Je ne dis pas que le diffuseur gère les arbitres.

Je n'ai pas une telle prétention.

Mais il est tout à fait naturel, d'un point de vue commercial, qu'une entreprise qui investit des milliards de lires dans les droits de diffusion se soucie de la fiabilité du produit qu'elle vend.

Car si le produit que vous vendez est la Süper Lig, votre client commencera un jour à vous demander :

« Qu'est-ce que je regarde ? »

C'est là que commence le vrai danger.

La pire chose qui puisse arriver à la marque de la ligue n'est pas une erreur d'arbitrage.

L'arbitre fait des erreurs.

Il en fait en Premier League aussi.

En Serie A aussi.

En Bundesliga aussi.

En La Liga aussi.

La vraie catastrophe, c'est que le supporter ne croit plus que l'erreur est une erreur.

Car une fois que la confiance est perdue, même si vous installez 48 caméras pour la VAR, cela ne suffira pas.

Nous entrons maintenant dans les derniers jours de la période des transferts.

De nouveaux avions vont atterrir.

De nouvelles stars vont arriver.

Des contrats de plusieurs millions d'euros seront signés.

Les joueurs étrangers qui viennent en Turquie ne regardent plus seulement la beauté d'Istanbul, l'atmosphère des stades ou leurs salaires.

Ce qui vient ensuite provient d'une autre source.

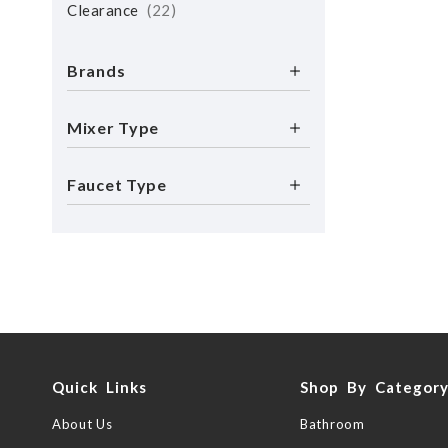
Clearance
22
Brands
Mixer Type
Faucet Type
Quick Links
Shop By Categor
About Us
Bathroom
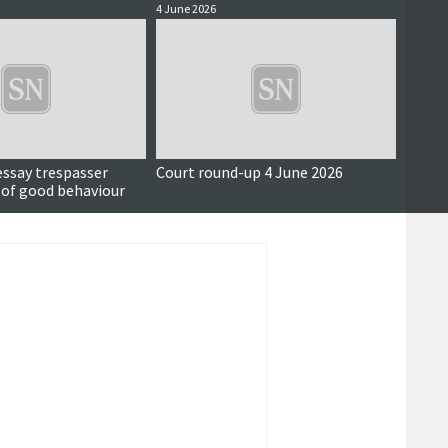
4 June 2026
3 June 
essay trespasser
Court round-up 4 June 2026
Accus
 of good behaviour
around
seriou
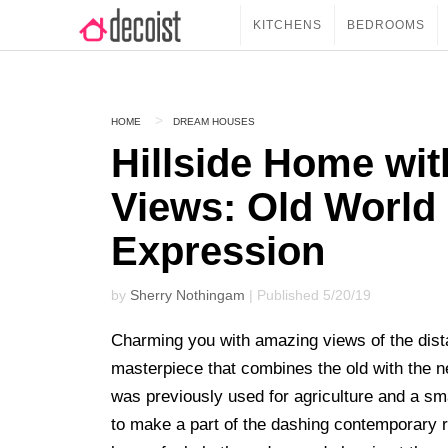
KITCHENS
BEDROOMS
HOME
DREAM HOUSES
Hillside Home wit
Views: Old World
Expression
by
Sherry Nothingam
| Published 5/20/19
Charming you with amazing views of the dista
masterpiece that combines the old with the n
was previously used for agriculture and a sma
to make a part of the dashing contemporary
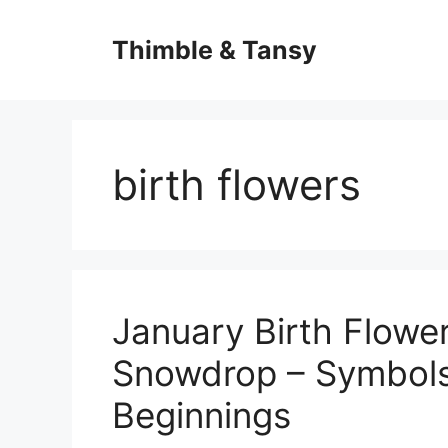
Skip
to
Thimble & Tansy
content
birth flowers
January Birth Flowe
Snowdrop – Symbol
Beginnings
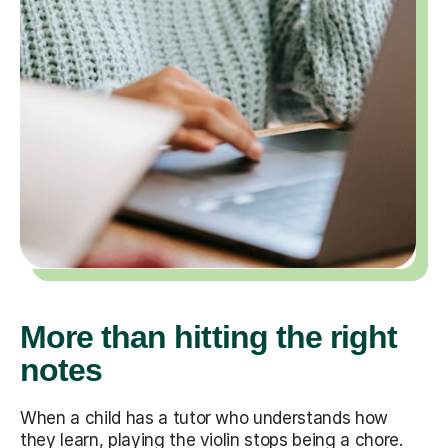
More than hitting the right
notes
When a child has a tutor who understands how
they learn, playing the violin stops being a chore.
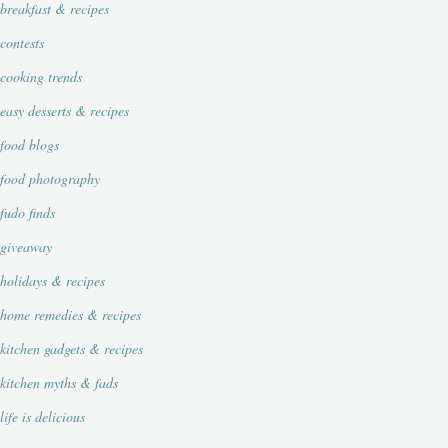
breakfast & recipes
contests
cooking trends
easy desserts & recipes
food blogs
food photography
fudo finds
giveaway
holidays & recipes
home remedies & recipes
kitchen gadgets & recipes
kitchen myths & fads
life is delicious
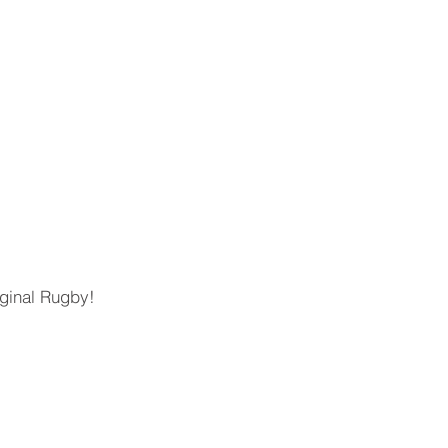
iginal Rugby!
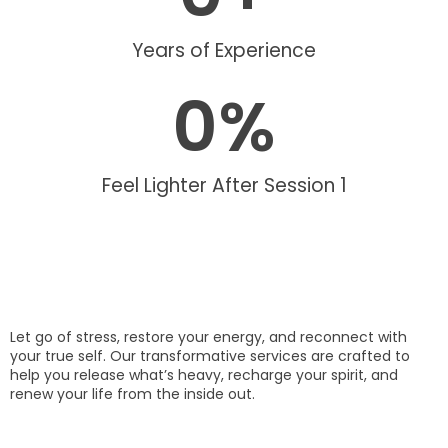
Years of Experience
0
%
Feel Lighter After Session 1
Let go of stress, restore your energy, and reconnect with
your true self. Our transformative services are crafted to
help you release what’s heavy, recharge your spirit, and
renew your life from the inside out.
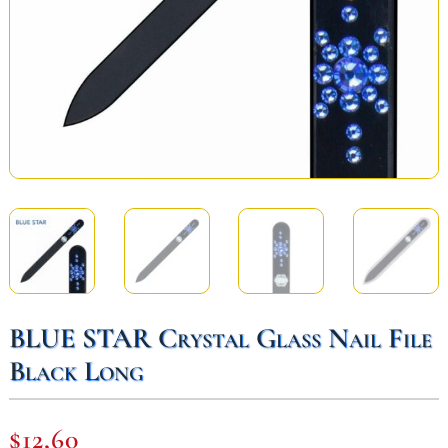
BLUE STAR Crystal Glass Nail File
Black Long
$
12,60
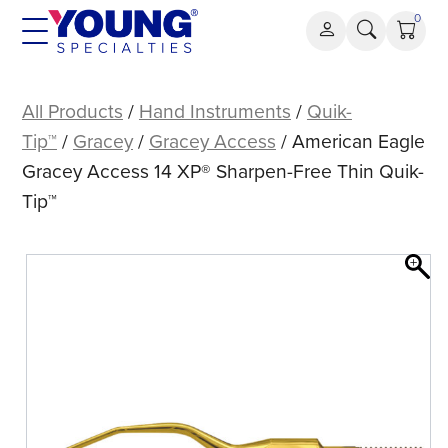
Skip
0
to
content
American
Eagle
All Products
/
Hand Instruments
/
Quik-
Gracey
Tip™
/
Gracey
/
Gracey Access
/ American Eagle
Access
Gracey Access 14 XP® Sharpen-Free Thin Quik-
14
Tip™
XP®
Sharpen-
Free
Thin
Quik-
Tip™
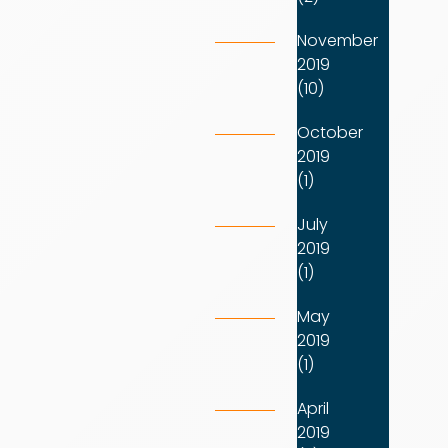
November
2019
(10)
October
2019
(1)
July
2019
(1)
May
2019
(1)
April
2019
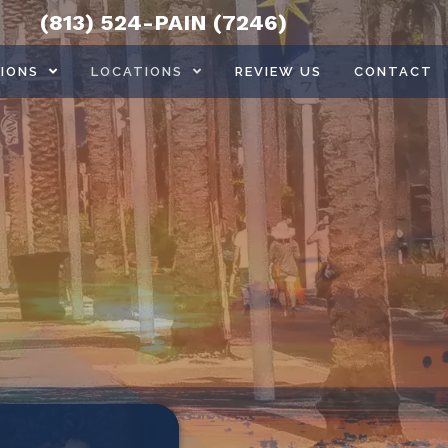
(813) 524-PAIN (7246)
IONS
LOCATIONS
REVIEW US
CONTACT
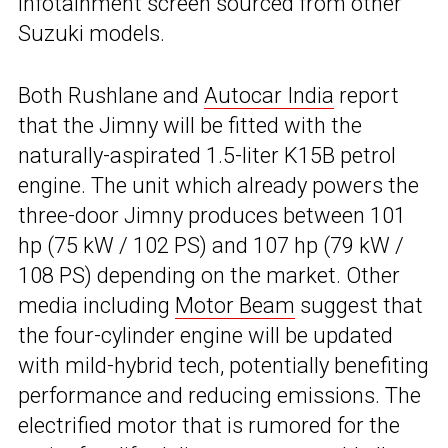
infotainment screen sourced from other
Suzuki models.
Both Rushlane and
Autocar India
report
that the Jimny will be fitted with the
naturally-aspirated 1.5-liter K15B petrol
engine. The unit which already powers the
three-door Jimny produces between 101
hp (75 kW / 102 PS) and 107 hp (79 kW /
108 PS) depending on the market. Other
media including
Motor Beam
suggest that
the four-cylinder engine will be updated
with mild-hybrid tech, potentially benefiting
performance and reducing emissions. The
electrified motor that is rumored for the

Ils font des recherches sur la ligue.

Et si les images d'un joueur comme Leandro Trossard, venant de Premier League, subissant cela lors d'un match de deuxième ligue circulent dans les médias internationaux, on ne peut probablement pas dire que cela contribue à la valeur de la marque du football turc.

Vous giflez un joueur une fois.

L'arbitre ne voit pas.

La VAR évalue différemment.

Le match se termine.

Mais l'image reste.

C'est ce que les dirigeants du football doivent comprendre.

La colère du supporter peut passer trois jours plus tard.

Mais la confiance envers les institutions s'érode un peu plus à chaque perte.

Ensuite, la fédération publie cent enregistrements VAR.

Personne n'y croit.

La commission des arbitres fait cent déclarations.

Personne n'écoute.

L'arbitre prend une décision correcte.

Cette fois, les gens cherchent autre chose derrière.

Peut-il y avoir une perte plus grande pour une institution ?

C'est pourquoi mon souci ne concerne pas seulement Beşiktaş.

Aujourd'hui, c'est Beşiktaş.

Demain, ce sera quelqu'un d'autre.

Enlevez la couleur du maillot.

Il y a un ordre footballistique en place et cet ordre perd sa confiance.

Parfois, vous cherchez vos droits en criant.

Parfois par une conférence de presse.

Parfois par la voie juridique.

Et parfois en ne sortant pas la carte bancaire de votre poche.

Car si le football est désormais plus une économie qu'un romantisme…

Le message le plus compréhensible à donner aux dirigeants du football est parfois économique.

Vous ne regardez pas le match pendant une semaine.

Vous ne regardez pas pendant un mois.

Si nécessaire, vous n'achetez pas de forfait de diffusion pour une saison.

Mais peut-être que ce sacrifice d'une saison contribuera à ce que les matchs que vous regarderez dans les années à venir soient arbitrés plus équitablement.

Car ceux qui dirigent le football ne doivent pas oublier une chose :

Vous pouvez raconter une chose aux yeux du supporter et une autre à ses oreilles.

Mais vous ne pouvez pas tromper les deux en même temps pour toujours.

À la fin de la journée, le véritable arbitre du football n'est ni la VAR ni la commission des arbitres.

C'est la confiance.

Et la confiance n'est pas comme un carton rouge.

Une fois sorti, vous ne pouvez pas appeler la VAR pour le retirer.